Jorge Vasquez said he found out about it in a late-night phone call from his mother, who lives in a mobile home park near New Laredo Highway, not far from Plumnear Road.
“She said that she was in the kitchen, and then all of a sudden she just turned around and saw three girls in the kitchen standing there,” Vasquez recalled. “It’s just crazy.”
Within minutes, Vasquez said, San Antonio police were on the women’s trail.
They ended up taking a total of seven people into custody in and near the mobile home park, then turned them over to Homeland Security and Immigration, a San Antonio Police Department spokesperson said.
A police report says the people detained were among about a dozen who were seen climbing out of a semitruck that had stopped on Quintana Road near Plumnear Road. The intersection is a little more than a mile away from the site where 53 smuggled migrants died in the back of a big rig in 2022.
To hear about another possible human smuggling case there hit like a bad case of déjà vu for some people who live in the area.
“It’s a little shocking,” said Alexis Sanchez just after going for a jog in a nearby park Wednesday morning. “I feel like that’s kind of scary just to be dumped off in somebody’s backyard. Nobody knows where they’re at.”
City Councilman Edward Mungia, whose district includes that stretch of Quintana Road, said he was “devastated” when he got a late-night phone call about it from SAPD Chief William McManus.
“I think my heart sank when the chief told me that there was a trailer found.

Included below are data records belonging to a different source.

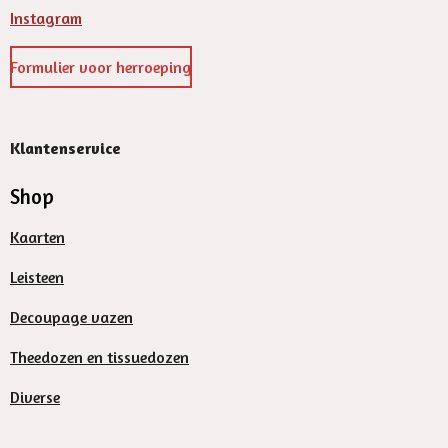
Instagram
Formulier voor herroeping
Klantenservice
Shop
Kaarten
Leisteen
Decoupage vazen
Theedozen en tissuedozen
Diverse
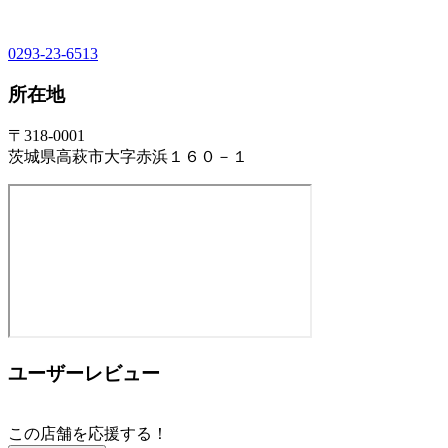
0293-23-6513
所在地
〒318-0001
茨城県高萩市大字赤浜１６０－１
ユーザーレビュー
この店舗を応援する！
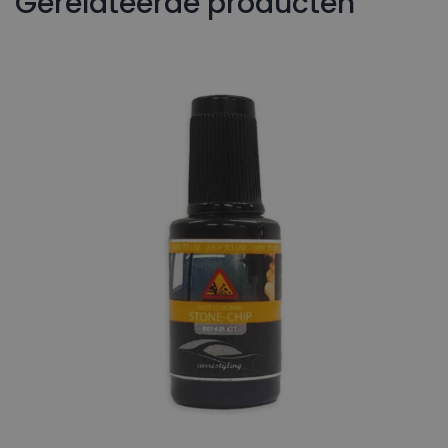
Gerelateerde producten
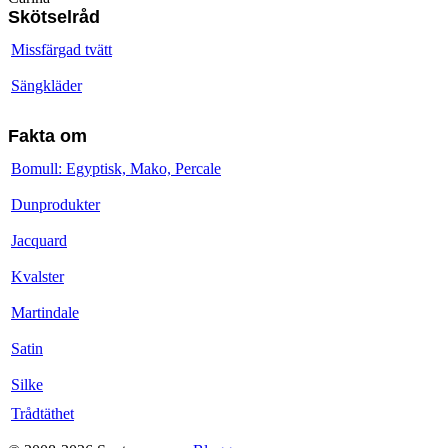
Skötselråd
Missfärgad tvätt
Sängkläder
Fakta om
Bomull: Egyptisk, Mako, Percale
Dunprodukter
Jacquard
Kvalster
Martindale
Satin
Silke
Trådtäthet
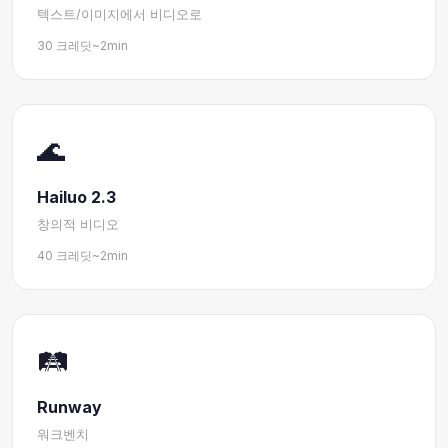
텍스트/이미지에서 비디오로
30 크레딧
~2min
🌊
Hailuo 2.3
창의적 비디오
40 크레딧
~2min
🛤️
Runway
워크벤치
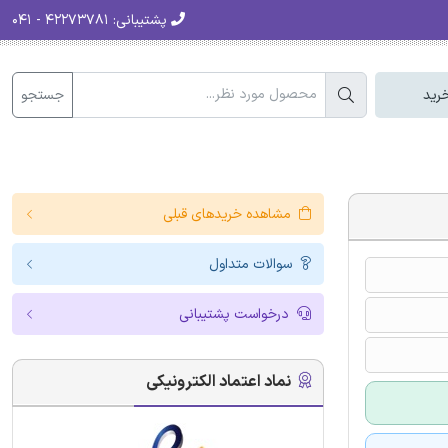
پشتیبانی:
۴۲۲۷۳۷۸۱ - ۰۴۱
جستجو
رید
مشاهده خریدهای قبلی
سوالات متداول
درخواست پشتیبانی
نماد اعتماد الکترونیکی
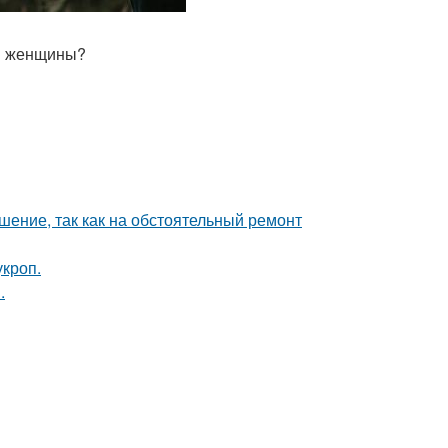
 и женщины?
шение, так как на обстоятельный ремонт
кроп.
.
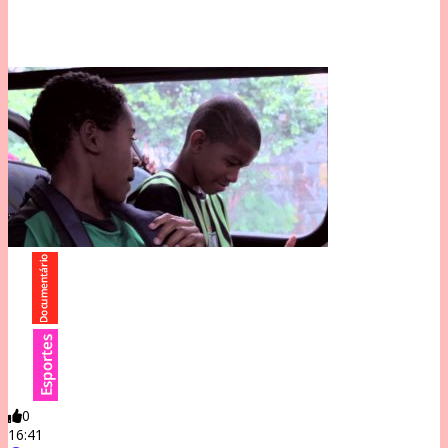
0
16:41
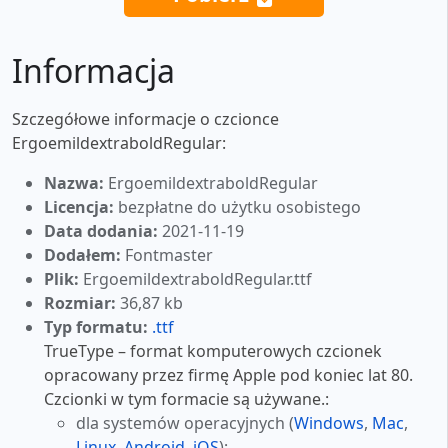
Informacja
Szczegółowe informacje o czcionce
ErgoemildextraboldRegular:
Nazwa:
ErgoemildextraboldRegular
Licencja:
bezpłatne do użytku osobistego
Data dodania:
2021-11-19
Dodałem:
Fontmaster
Plik:
ErgoemildextraboldRegular.ttf
Rozmiar:
36,87 kb
Typ formatu:
.ttf
TrueType – format komputerowych czcionek
opracowany przez firmę Apple pod koniec lat 80.
Czcionki w tym formacie są używane.:
dla systemów operacyjnych (
Windows
,
Mac
,
Linux
,
Android
,
iOS
);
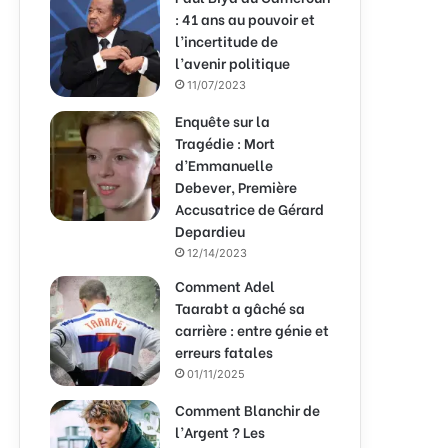
: 41 ans au pouvoir et
l’incertitude de
l’avenir politique
11/07/2023
Enquête sur la
Tragédie : Mort
d’Emmanuelle
Debever, Première
Accusatrice de Gérard
Depardieu
12/14/2023
Comment Adel
Taarabt a gâché sa
carrière : entre génie et
erreurs fatales
01/11/2025
Comment Blanchir de
l’Argent ? Les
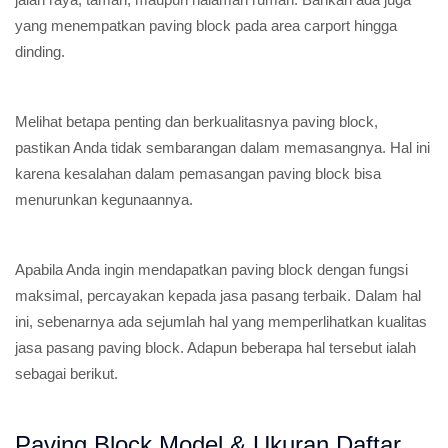
yang menempatkan paving block pada area carport hingga
dinding.
Melihat betapa penting dan berkualitasnya paving block,
pastikan Anda tidak sembarangan dalam memasangnya. Hal ini
karena kesalahan dalam pemasangan paving block bisa
menurunkan kegunaannya.
Apabila Anda ingin mendapatkan paving block dengan fungsi
maksimal, percayakan kepada jasa pasang terbaik. Dalam hal
ini, sebenarnya ada sejumlah hal yang memperlihatkan kualitas
jasa pasang paving block. Adapun beberapa hal tersebut ialah
sebagai berikut.
Paving Block Model & Ukuran Daftar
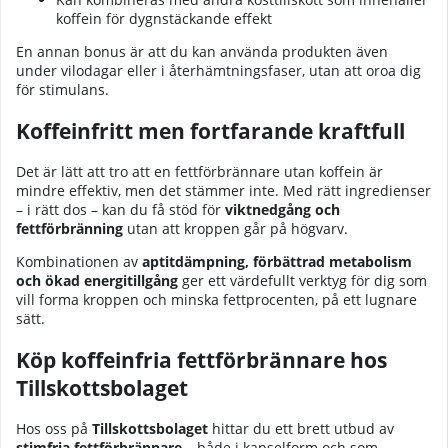
koffein för dygnstäckande effekt
En annan bonus är att du kan använda produkten även
under vilodagar eller i återhämtningsfaser, utan att oroa dig
för stimulans.
Koffeinfritt men fortfarande kraftfull
Det är lätt att tro att en fettförbrännare utan koffein är
mindre effektiv, men det stämmer inte. Med rätt ingredienser
– i rätt dos – kan du få stöd för
viktnedgång och
fettförbränning
utan att kroppen går på högvarv.
Kombinationen av
aptitdämpning, förbättrad metabolism
och ökad energitillgång
ger ett värdefullt verktyg för dig som
vill forma kroppen och minska fettprocenten, på ett lugnare
sätt.
Köp koffeinfria fettförbrännare hos
Tillskottsbolaget
Hos oss på
Tillskottsbolaget
hittar du ett brett utbud av
stimfria fettförbrännare
– både i kapselform och som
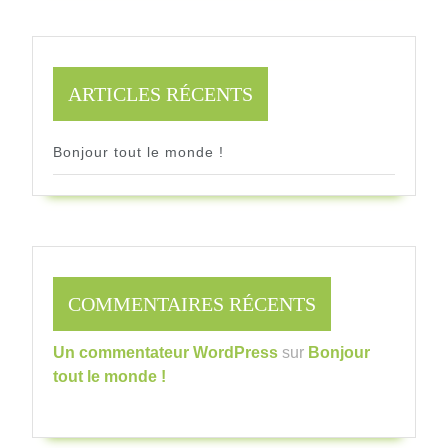
ARTICLES RÉCENTS
Bonjour tout le monde !
COMMENTAIRES RÉCENTS
Un commentateur WordPress
sur
Bonjour
tout le monde !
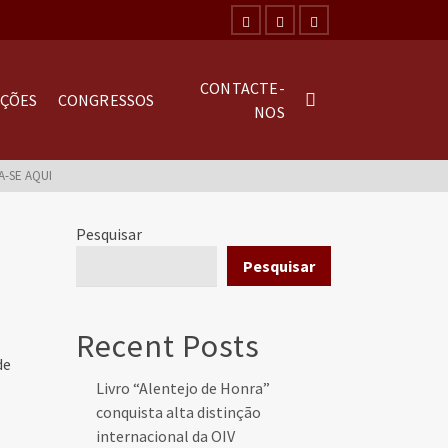
CONTACTE-
AÇÕES
CONGRESSOS
NOS
A-SE AQUI
Pesquisar
Pesquisar
Recent Posts
de
Livro “Alentejo de Honra”
conquista alta distinção
internacional da OIV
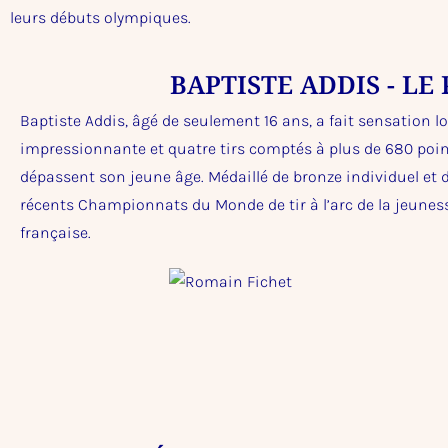
leurs débuts olympiques.
BAPTISTE ADDIS - L
Baptiste Addis, âgé de seulement 16 ans, a fait sensation l
impressionnante et quatre tirs comptés à plus de 680 poin
dépassent son jeune âge. Médaillé de bronze individuel et d
récents Championnats du Monde de tir à l’arc de la jeunesse
française.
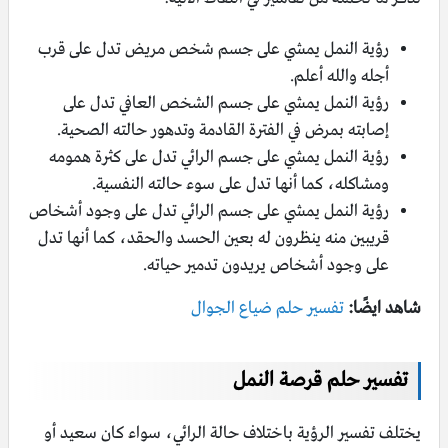
رؤية النمل يمشي على جسم شخص مريض تدل على قرب
أجله والله أعلم.
رؤية النمل يمشي على جسم الشخص العافي تدل على
إصابته بمرض في الفترة القادمة وتدهور حالته الصحية.
رؤية النمل يمشي على جسم الرائي تدل على كثرة همومه
ومشاكله، كما أنها تدل على سوء حالته النفسية.
رؤية النمل يمشي على جسم الرائي تدل على وجود أشخاص
قريبين منه ينظرون له بعين الحسد والحقد، كما أنها تدل
على وجود أشخاص يريدون تدمير حياته.
شاهد ايضًا:
تفسير حلم ضياع الجوال
تفسير حلم قرصة النمل
يختلف تفسير الرؤية باختلاف حالة الرائي، سواء كان سعيد أو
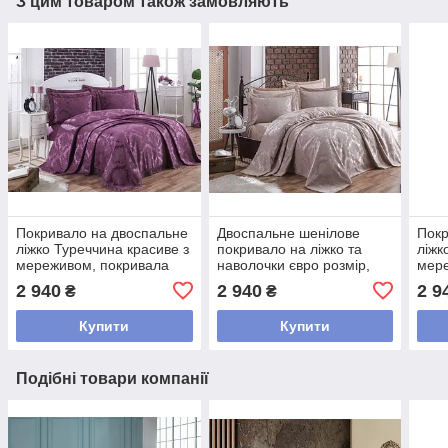
З цим товаром також замовляють
Покривало на двоспальне
Двоспальне шенілове
Покр
ліжко Туреччина красиве з
покривало на ліжко та
ліжк
мереживом, покривала
наволочки євро розмір,
мере
240х260 шикарні елітне
турецьке покривало в
біли
2 940
2 940
2 9
₴
₴
Фіолетовий
спальню 240х260 Беж
240
Купити
Купити
Подібні товари компанії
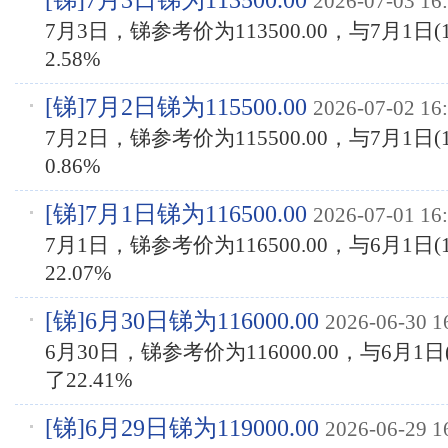
[
锑
]7月3日锑为113500.00
2026-07-03 16
7月3日，锑参考价为113500.00，与7月1日(1
2.58%
[
锑
]7月2日锑为115500.00
2026-07-02 16
7月2日，锑参考价为115500.00，与7月1日(1
0.86%
[
锑
]7月1日锑为116500.00
2026-07-01 16
7月1日，锑参考价为116500.00，与6月1日(1
22.07%
[
锑
]6月30日锑为116000.00
2026-06-30 1
6月30日，锑参考价为116000.00，与6月1日(
了22.41%
[
锑
]6月29日锑为119000.00
2026-06-29 1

Thankfully, this time there were no deaths reported,” he said.
Mungia, who said he was a staff member in a previous city councilmember’s office at the time of the 2022 migrant deaths, is determined now to prevent any more cases from happening.
He said in response to recent vandalism done to a memorial for the migrants who died three years ago, his office was able to install solar lights along that dark section of Quintana Road.
However, he plans to continue pushing for more permanent lighting there.
“We don’t have cameras, as far as I know, on this street. We need to look into that, not only because of that crime. There’s illegal dumping here all the time,” he said.
While both ideas are aimed at making the area less desirable to smugglers, Mungia said a solution to illegal immigration and human smuggling will have to come from the federal government.